Co-ip检测实验流程

 

co-ip实验外包：15701002394

一、实验准备

1、材料

细胞系（表达目的蛋白及可能相互作用蛋白）。

2、试剂

RIPA裂解缓冲液、蛋白酶抑制剂、磷酸酶抑制剂、PBS缓冲液、Protein A/G磁珠、抗体（针对目的蛋白和对照IgG）、洗脱缓冲液、SDS-PAGE相关试剂、Western blot相关试剂。

3、仪器

低温离心机、恒温摇床、磁力架、超声破碎仪、电泳仪、转膜仪、化学发光成像系统。

二、细胞培养与裂解

1、细胞生长至对数期，用预冷的PBS缓冲液洗涤细胞2-3次，去除培养液中的血清及杂质。
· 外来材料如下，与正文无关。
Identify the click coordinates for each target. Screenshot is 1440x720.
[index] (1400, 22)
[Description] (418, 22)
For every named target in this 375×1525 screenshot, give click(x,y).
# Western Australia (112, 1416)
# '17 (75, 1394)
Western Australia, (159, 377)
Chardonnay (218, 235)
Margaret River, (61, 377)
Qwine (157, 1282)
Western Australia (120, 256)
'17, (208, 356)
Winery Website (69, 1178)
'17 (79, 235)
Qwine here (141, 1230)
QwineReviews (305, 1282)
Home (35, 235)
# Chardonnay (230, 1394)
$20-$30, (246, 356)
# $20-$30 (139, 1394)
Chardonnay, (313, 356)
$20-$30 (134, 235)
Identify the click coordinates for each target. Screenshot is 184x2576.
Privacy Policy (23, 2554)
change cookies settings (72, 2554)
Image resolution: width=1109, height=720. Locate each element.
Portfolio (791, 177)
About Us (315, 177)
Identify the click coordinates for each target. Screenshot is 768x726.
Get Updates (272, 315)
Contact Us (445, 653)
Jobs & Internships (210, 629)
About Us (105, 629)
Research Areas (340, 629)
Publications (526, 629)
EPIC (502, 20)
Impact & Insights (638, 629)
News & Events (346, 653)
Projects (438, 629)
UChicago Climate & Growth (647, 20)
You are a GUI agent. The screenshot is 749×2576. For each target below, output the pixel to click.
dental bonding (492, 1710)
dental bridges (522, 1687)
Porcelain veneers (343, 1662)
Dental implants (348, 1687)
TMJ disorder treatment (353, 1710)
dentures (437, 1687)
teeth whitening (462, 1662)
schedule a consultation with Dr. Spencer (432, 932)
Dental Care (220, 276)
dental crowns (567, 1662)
2、向培养皿中加入适量含蛋白酶抑制剂和磷酸酶抑制剂的RIPA裂解缓冲液，置于冰上孵育30分钟，期间轻轻晃动培养皿，使裂解液与细胞充分接触。

3、用细胞刮刀将细胞从培养皿表面刮下，收集细胞裂解物至离心管中。

4、4℃，12000g离心15分钟，取上清，即为细胞总蛋白裂解液。

三、免疫沉淀

1、取适量细胞总蛋白裂解液，将其分为两组，一组加入针对目的蛋白的特异性抗体，另一组加入等量的对照IgG，4℃缓慢摇晃孵育过夜，使抗体与目的蛋白充分结合。

2、取适量Protein A/G磁珠，用PBS缓冲液洗涤3次，每次洗涤后用磁力架分离磁珠，弃上清。

3、将孵育过夜的蛋白裂解液与洗涤后的Protein A/G磁珠混合，4℃孵育2-4小时，使抗体-目的蛋白复合物与磁珠结合。

四、洗涤与洗脱

1、用磁力架分离磁珠，弃上清，加入预冷的PBS缓冲液洗涤磁珠-蛋白复合物3-5次，每次洗涤后充分混匀，磁力架分离，去除未结合的杂质蛋白。

2、向洗涤后的磁珠中加入洗脱缓冲液，室温孵育5-10分钟，期间轻轻晃动离心管，然后用磁力架分离，收集上清，上清中即含有洗脱下来的目的蛋白及与之相互作用的蛋白。

五、SDS-PAGE与Western blot检测

1、将洗脱得到的蛋白样品与上样缓冲液混合，煮沸5分钟使蛋白变性。

2、进行SDS-PAGE电泳，根据蛋白分子量大小分离蛋白。

3、电泳结束后，将蛋白转移至PVDF膜上。

4、用5%脱脂奶粉或BSA封闭液室温封闭膜1-2小时，以减少非特异性结合。

5、加入针对目的蛋白或可能相互作用蛋白的一抗，4℃孵育过夜。

6、次日，用TBST缓冲液洗涤膜3-5次，每次10分钟，去除未结合的一抗。

7、加入相应的二抗，室温孵育1-2小时。

8、再次用TBST缓冲液洗涤膜3-5次，每次10分钟。

9、加入化学发光底物，在化学发光成像系统下曝光、显影，分析目的蛋白与其他蛋白是否存在相互作用。